Dr Wedad also said that the ministry's idea to ask the community members to report people violating the No Tobacco Law was still being implemented.
"We do not have the capacity yet to put up a system to take all calls from the public, however, people can call up municipalities in their emirates and report any violations," she added.
Meanwhile, the ministry has also conducted a National Health Survey on smoking among adults in the country and is awaiting the results.

Tobacco's lethal effects on health

Tobacco use is one of the leading causes of premature deaths and disability worldwide. It is also a key risk factor in coronary heart disease, stroke and peripheral vascular disease.
"In most countries in WHO's Eastern Mediterranean Region, cardiovascular disease is the leading cause of death and disease", said Dr Jaouad Mahjour, acting WHO regional director for the Eastern Mediterranean.
"In 2015, nearly 1.4 million deaths in the region were caused by cardiovascular disease. It has been estimated that in the next decade, deaths from cardiovascular disease - which in the region is mostly attributable to ischaemic heart disease - will increase more significantly than in any other region of the world except Africa," he said.

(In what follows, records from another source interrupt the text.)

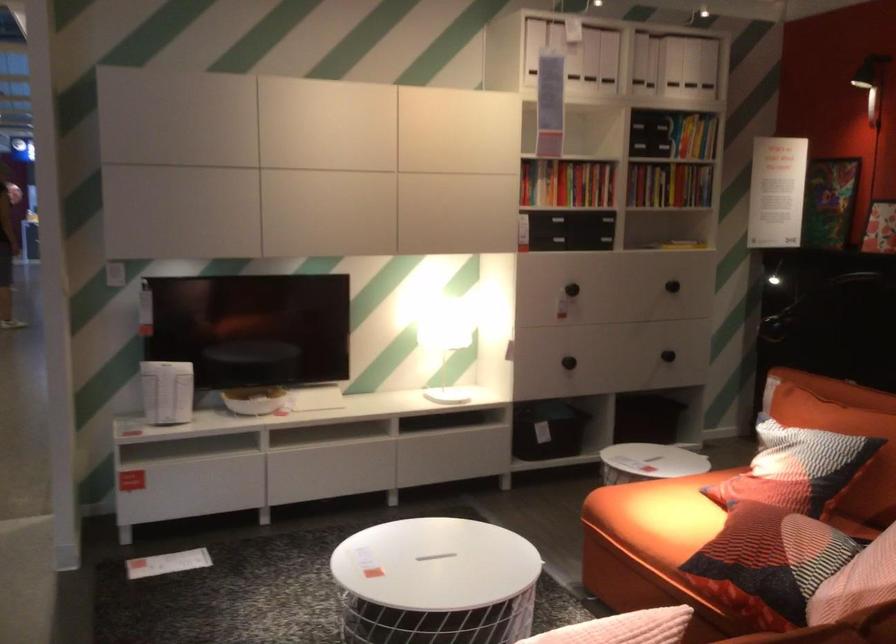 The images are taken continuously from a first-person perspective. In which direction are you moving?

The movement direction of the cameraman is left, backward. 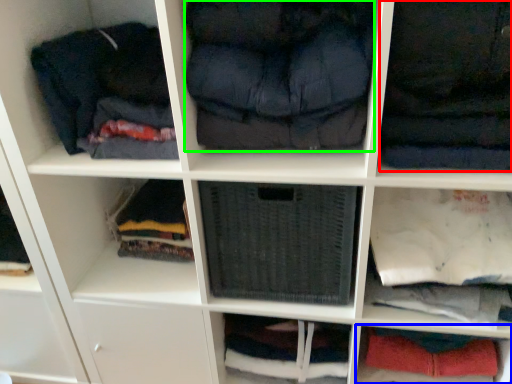 Question: Which is farther away from clothing (highlighted by a red box)? cabinet (highlighted by a blue box) or clothing (highlighted by a green box)?

Choices:
 (A) cabinet
 (B) clothing

Answer: (A) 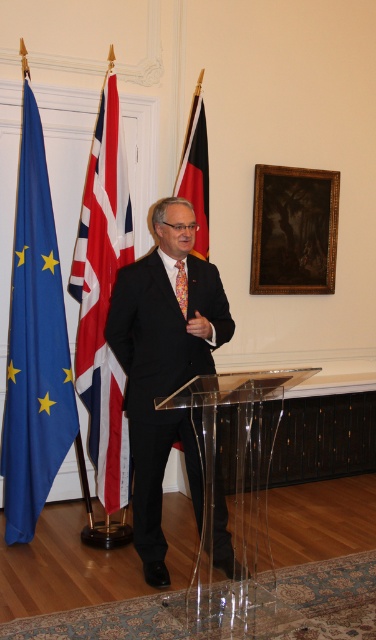 In the scene, there is a man standing at a transparent podium delivering a speech. The podium is located at point (235,502). The flags in the background are the European Union flag on the left, the British flag in the center, and the German flag on the right. If you were to draw a straight line from the man to the German flag, would it pass through the podium?

The point (235,502) indicates the transparent acrylic podium at center. Since the German flag is on the right side of the flags which are to the right of the podium, a straight line from the man at the podium to the German flag would not pass through the podium itself. The podium is at the center, and the German flag is positioned to the right of the flags which are already to the right of the podium. Therefore, the line would go from the podium towards the German flag without intersecting the podium.

You are an event organizer who needs to ensure that the flags are displayed correctly. According to the protocol, the flag on the left must be smaller than the one in the center. Are the red and white striped flag at left and black matte flag at center currently displayed in compliance with this rule?

The red and white striped flag at left is bigger than the black matte flag at center, which violates the protocol requirement that the left flag must be smaller. Therefore, they are not displayed correctly. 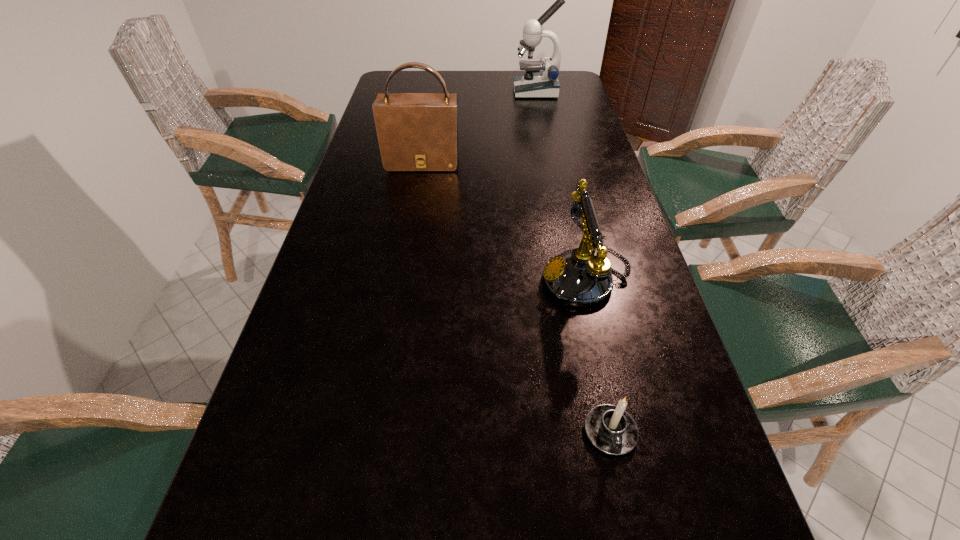 The height and width of the screenshot is (540, 960). In order to click on free space located on the dial of the third tallest object in this screenshot , I will do `click(492, 279)`.

Identify the location of vacant space positioned on the dial of the third tallest object. (416, 279).

I want to click on free space located with a handle on the side of the shortest object, so click(x=624, y=498).

This screenshot has height=540, width=960. Identify the location of object that is at the far edge. (545, 84).

I want to click on object located in the left edge section of the desktop, so click(x=417, y=132).

The image size is (960, 540). I want to click on microscope located at the right edge, so click(545, 84).

The image size is (960, 540). Identify the location of telephone located in the right edge section of the desktop. (579, 279).

Identify the location of candle holder that is at the right edge. (612, 430).

Image resolution: width=960 pixels, height=540 pixels. Find the location of `object at the far right corner`. object at the far right corner is located at coordinates (545, 84).

In the image, there is a desktop. Find the location of `vacant space at the far edge`. vacant space at the far edge is located at coordinates (500, 75). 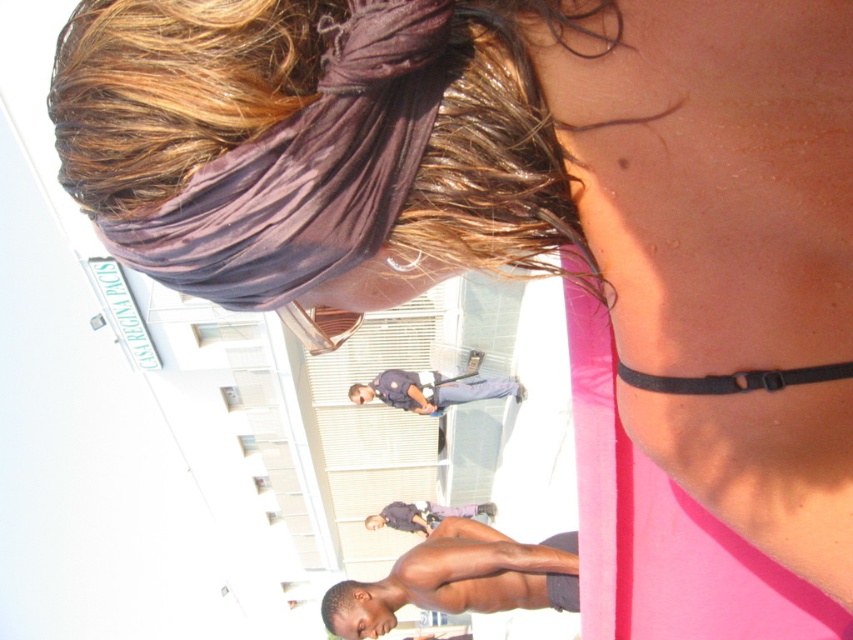 You are an artist trying to sketch the scene. You notice the purple satin headband at upper center and the brown skin man at lower center. Which object has a smaller width in the image?

The purple satin headband at upper center has a lesser width compared to the brown skin man at lower center.

You are a photographer trying to capture both the brown skin man at lower center and the dark purple shirt at center in a single frame. Considering their sizes, which one should you focus on to ensure both fit well in the photo?

Since the brown skin man at lower center is smaller than the dark purple shirt at center, you should focus on the dark purple shirt at center to ensure both fit well in the photo. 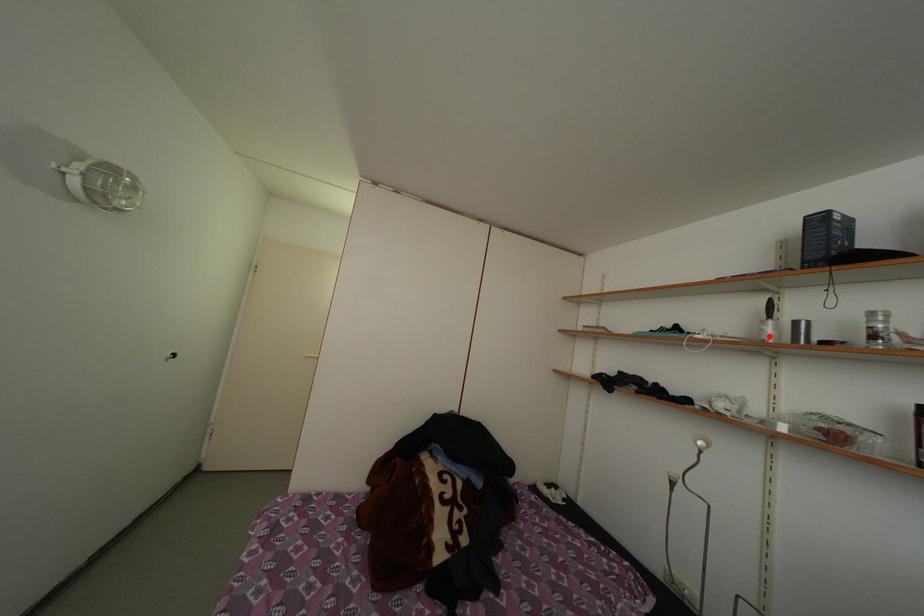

Large sections of the public do not realise that tobacco is the leading cause of cardiovascular disease. Thus, on World No Tobacco Day this year, WHO aims to increase public awareness on the link between tobacco, exposure to secondhand smoke and cardiovascular disease.
"Tobacco use in the region has risen among men, women, boys and girls", notes Dr Mahjour. "In some countries, 52 per cent of men and 22 per cent of women use tobacco. The rates among youth are particularly worrying; they can reach 42 per cent among boys and 31 per cent among girls. This includes shisha which is more popular among youth than cigarettes."
"Tobacco in all its forms contains dangerous chemicals," said Dr Mahjour. "The only proven strategy to keep the heart and blood vessels safe is to quit, avoid initiation and exposure to secondhand smoke".
Shisha, smokeless tobacco and electronic cigarettes cause acute adverse health effects, such as heart attacks, stroke, high blood pressure, heart failure, arrhythmia and other cardiovascular events.
Secondhand smoke causes serious acute or chronic cardiovascular disease. In infants, secondhand smoke causes sudden death and in pregnant women, it leads to low birth weight and congenital heart defects in foetuses.